Task instructions — All lines from the line containing "Vikingamuseet Trelleborgen" up to and including the last line of the listing below should be echoed exactly; no other lines belong in the response.

Data for review —
────
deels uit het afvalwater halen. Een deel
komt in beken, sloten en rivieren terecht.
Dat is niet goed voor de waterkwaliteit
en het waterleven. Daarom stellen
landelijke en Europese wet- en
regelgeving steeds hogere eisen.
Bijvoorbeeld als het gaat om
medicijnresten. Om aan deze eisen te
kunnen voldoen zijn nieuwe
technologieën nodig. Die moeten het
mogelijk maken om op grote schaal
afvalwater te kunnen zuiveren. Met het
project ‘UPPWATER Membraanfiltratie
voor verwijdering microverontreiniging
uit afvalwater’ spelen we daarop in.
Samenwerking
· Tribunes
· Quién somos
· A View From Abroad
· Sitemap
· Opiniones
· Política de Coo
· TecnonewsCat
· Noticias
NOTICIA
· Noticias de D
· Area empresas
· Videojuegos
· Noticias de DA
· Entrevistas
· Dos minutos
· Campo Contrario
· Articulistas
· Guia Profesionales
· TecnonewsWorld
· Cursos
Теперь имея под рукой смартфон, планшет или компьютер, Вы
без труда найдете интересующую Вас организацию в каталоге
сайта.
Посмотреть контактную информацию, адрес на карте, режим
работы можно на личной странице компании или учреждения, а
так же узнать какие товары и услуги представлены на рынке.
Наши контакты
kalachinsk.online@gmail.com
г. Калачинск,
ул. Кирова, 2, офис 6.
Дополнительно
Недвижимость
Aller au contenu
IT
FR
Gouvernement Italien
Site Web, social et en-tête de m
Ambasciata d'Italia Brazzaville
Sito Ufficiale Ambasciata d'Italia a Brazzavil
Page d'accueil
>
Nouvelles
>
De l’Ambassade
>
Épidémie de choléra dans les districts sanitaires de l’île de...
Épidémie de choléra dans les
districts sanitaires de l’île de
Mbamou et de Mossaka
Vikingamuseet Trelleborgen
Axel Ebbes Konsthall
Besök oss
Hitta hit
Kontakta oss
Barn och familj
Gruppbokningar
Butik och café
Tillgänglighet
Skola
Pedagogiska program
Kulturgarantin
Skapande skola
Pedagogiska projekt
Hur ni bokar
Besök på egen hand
────
Task response —
Vikingamuseet Trelleborgen
Axel Ebbes Konsthall
Besök oss
Hitta hit
Kontakta oss
Barn och familj
Gruppbokningar
Butik och café
Tillgänglighet
Skola
Pedagogiska program
Kulturgarantin
Skapande skola
Pedagogiska projekt
Hur ni bokar
Besök på egen hand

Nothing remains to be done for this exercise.